*** DATA FOR THIS TASK Section Begins ***
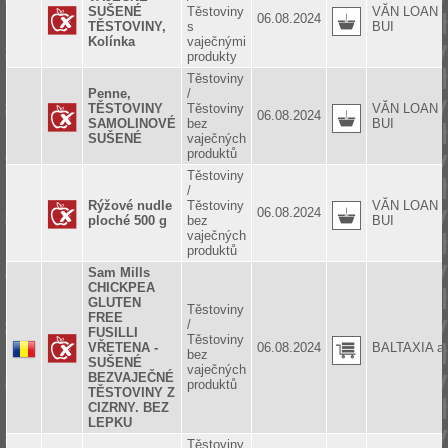
SUŠENÉ
Těstoviny
VĂN LOAN
06.08.2024
TĚSTOVINY,
s
BUI
Kolínka
vaječnými
produkty
Těstoviny
Penne,
/
TĚSTOVINY
Těstoviny
VĂN LOAN
06.08.2024
SAMOLINOVÉ
bez
BUI
SUŠENÉ
vaječných
produktů
Těstoviny
/
Rýžové nudle
Těstoviny
VĂN LOAN
06.08.2024
ploché 500 g
bez
BUI
vaječných
produktů
Sam Mills
CHICKPEA
GLUTEN
Těstoviny
FREE
/
FUSILLI
Těstoviny
VŘETENA -
06.08.2024
BALTAXIA a.
bez
SUŠENÉ
vaječných
BEZVAJEČNÉ
produktů
TĚSTOVINY Z
CIZRNY. BEZ
LEPKU
Těstoviny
*** DATA FOR THIS TASK Section Ends ***
An exact repeat of the listing above, pictures excluded, is the answer.

SUŠENÉ
Těstoviny
VĂN LOAN
06.08.2024
TĚSTOVINY,
s
BUI
Kolínka
vaječnými
produkty
Těstoviny
Penne,
/
TĚSTOVINY
Těstoviny
VĂN LOAN
06.08.2024
SAMOLINOVÉ
bez
BUI
SUŠENÉ
vaječných
produktů
Těstoviny
/
Rýžové nudle
Těstoviny
VĂN LOAN
06.08.2024
ploché 500 g
bez
BUI
vaječných
produktů
Sam Mills
CHICKPEA
GLUTEN
Těstoviny
FREE
/
FUSILLI
Těstoviny
VŘETENA -
06.08.2024
BALTAXIA a.
bez
SUŠENÉ
vaječných
BEZVAJEČNÉ
produktů
TĚSTOVINY Z
CIZRNY. BEZ
LEPKU
Těstoviny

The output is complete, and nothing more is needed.